WHILE THE WOMEN ARE SLEEPING

Vintage

Mirroring, ghosts, and doubles are all present in these haunting short stories by the celebrated Spanish author Javier Marías.

He asks for the reader’s kindness towards «The Life and Death of Marcelino Iturriaga» as it was written when he was 14 – but this is disingenuous on his part as it is a wonderful short story about a man talking after his death. Marías’s narrators are usually male and experiencing some kind of identity crisis. In the title story, a man films his beautiful young girlfriend every day on the beach, while she preens herself in a mirror; in «Gualta», a man spots his double and instantly loathes him; in «A Kind of Nostalgia Perhaps», an old woman waits for the ghost of a national hero. Superb.

LESLIE MCDOWELL

The Independent, November 6, 2011

While the women are sleeping

Marías’s acclaimed trilogy, Your Face Tomorrow, earned him comparisons to Proust. This collection of ten short stories, a less monumental affair, spans the author’s writing career, including a precocious ghost story he penned at the age of 14.

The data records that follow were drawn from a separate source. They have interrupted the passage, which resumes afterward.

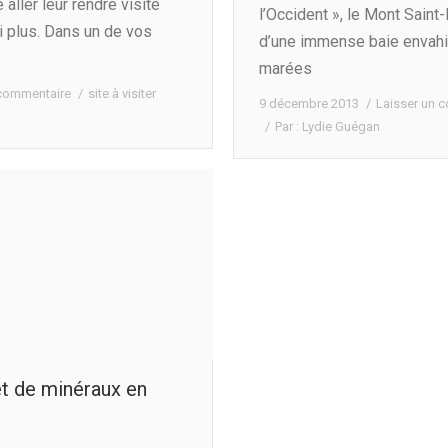
 aller leur rendre visite
l’Occident », le Mont Sain
ai plus. Dans un de vos
d’une immense baie envahi
marées
 commentaire
site à visiter
9 décembre 2013
Laisser un 
Par :
Lydie Guégan
et de minéraux en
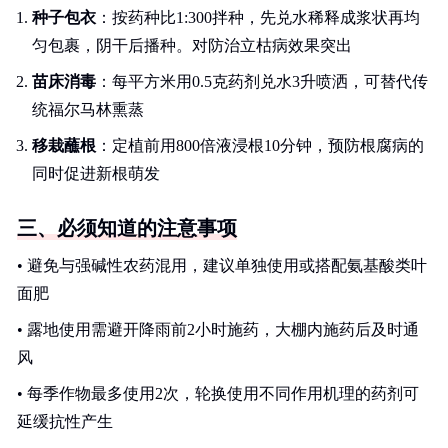
种子包衣
：按药种比1:300拌种，先兑水稀释成浆状再均
匀包裹，阴干后播种。对防治立枯病效果突出
苗床消毒
：每平方米用0.5克药剂兑水3升喷洒，可替代传
统福尔马林熏蒸
移栽蘸根
：定植前用800倍液浸根10分钟，预防根腐病的
同时促进新根萌发
三、必须知道的注意事项
• 避免与强碱性农药混用，建议单独使用或搭配氨基酸类叶
面肥
• 露地使用需避开降雨前2小时施药，大棚内施药后及时通
风
• 每季作物最多使用2次，轮换使用不同作用机理的药剂可
延缓抗性产生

This entry, «The Life and Death of Marcelino Iturriaga», is set in the streets of gloomy Franco-era Madrid and, like other stories in the collection, displays Marías’s affinity for the mildly macabre.

While some period pieces such as «Lord Rendell’s Song» dabble with English Gothic, others, like the title story, trade in a modern currency of voyeuristic videos and depilated beauties.

Translator Margaret Jull Costa has done noble battle with some of Marías’s more demanding sentences.